POWs feigning madness to get repatriated

I’ve found lots of vague references to this online but I can’t find any actual examples. During the second world war and other conflicts POWs would do things like taking their pet brick for a walk to try to be declared mad - and occasionally it actually worked and they were repatriated in wounded prisoner swaps!

Does anyone know of some specific examples and what was done?

oi

wibble

Not World War II, but Doug Hegdahl faked being incredibly stupid during the Vietnam War. His captors even nicknamed him “the incredibly stupid one”. Figuring that he was too stupid do do any harm, they let him roam around freely.

In actuality, he sabotaged vehicles, gathered all kinds of intelligence, and even memorized the name of every POW in the camp by singing it to a song (Old MacDonald).

His “stupidity” put him on the list for an early prisoner exchange. He was then able to give all of the information that he had learned to his superiors, and was even sent to the Paris Peace Talks where he was able to give real first-hand accounts of the true treatment of prisoners.

Can’t speak for POWs in general, but I remember from a book on Colditz Castle it was known as ‘working your ticket’. Generally speaking it was frowned upon as it cried wolf and potentially made it harder for genuine cases to be repatriated.

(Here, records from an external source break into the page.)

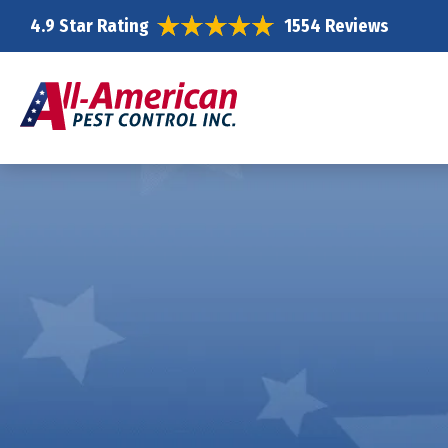
4.9 Star Rating
1554 Reviews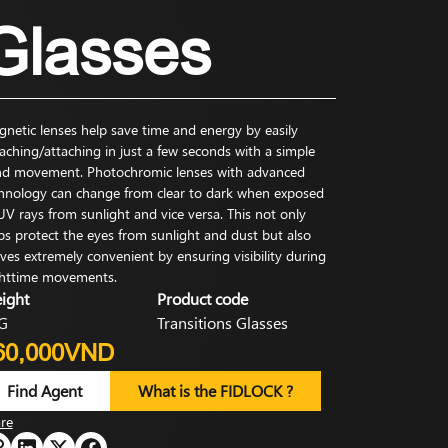
Glasses
netic lenses help save time and energy by easily
aching/attaching in just a few seconds with a simple
d movement. Photochromic lenses with advanced
hnology can change from clear to dark when exposed
UV rays from sunlight and vice versa. This not only
ps protect the eyes from sunlight and dust but also
ves extremely convenient by ensuring visibility during
httime movements.
ight
Product code
G
Transitions Glasses
60,000VND
Find Agent
What is the FIDLOCK ?
re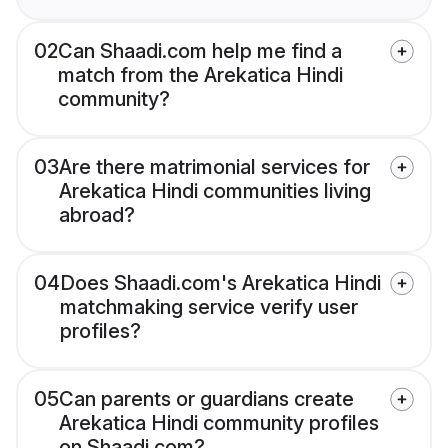
02
Can Shaadi.com help me find a
match from the Arekatica Hindi
community?
03
Are there matrimonial services for
Arekatica Hindi communities living
abroad?
04
Does Shaadi.com's Arekatica Hindi
matchmaking service verify user
profiles?
05
Can parents or guardians create
Arekatica Hindi community profiles
on Shaadi.com?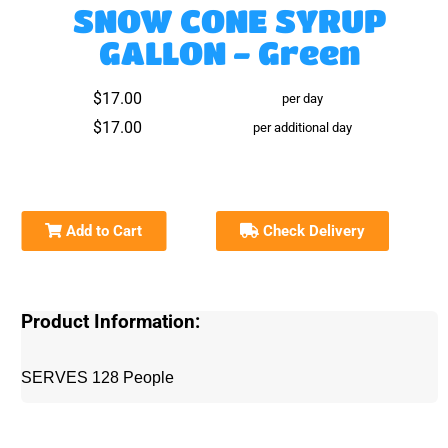
SNOW CONE SYRUP
GALLON - Green
$17.00
per day
$17.00
per additional day
Add to Cart
Check Delivery
Product Information:
SERVES 128 People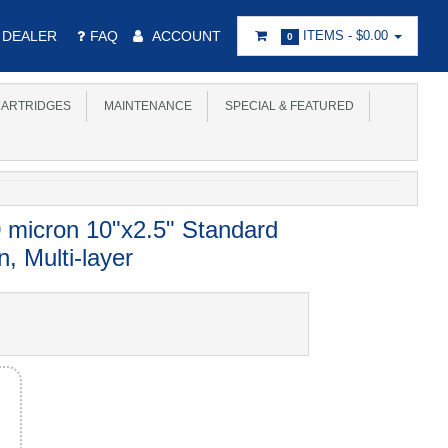
DEALER
FAQ
ACCOUNT
ITEMS -
$0.00
0
ARTRIDGES
MAINTENANCE
SPECIAL & FEATURED
 micron 10"x2.5" Standard
, Multi-layer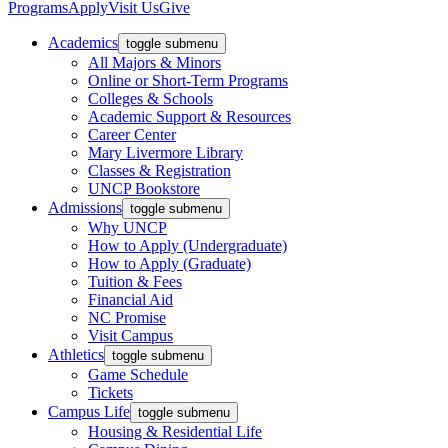
Programs
Apply
Visit Us
Give
Academics
toggle submenu
All Majors & Minors
Online or Short-Term Programs
Colleges & Schools
Academic Support & Resources
Career Center
Mary Livermore Library
Classes & Registration
UNCP Bookstore
Admissions
toggle submenu
Why UNCP
How to Apply (Undergraduate)
How to Apply (Graduate)
Tuition & Fees
Financial Aid
NC Promise
Visit Campus
Athletics
toggle submenu
Game Schedule
Tickets
Campus Life
toggle submenu
Housing & Residential Life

There is a specific case I can remember; a prisoner faked hanging himself in the toilets, arranging for an orderly to come and cut him down. Instead of sending him home straight away they sent him to an institution for observation. Needless to say, a Nazi German mental institution turned out to be not the safest place - he recalls seeing barbed wire outside his cell, listless skinny inmates in striped uniforms wandering around aimlessly and a man in a straight jacket in the cell next to him writhing around on the floor trying to eat raw potatoes off the floor. He quickly decided that this place was far more dangerous than Colditz and dropped the pretence to make a ‘miraculous recovery’.

go on…

Thanks for that note and link. Hell of a story.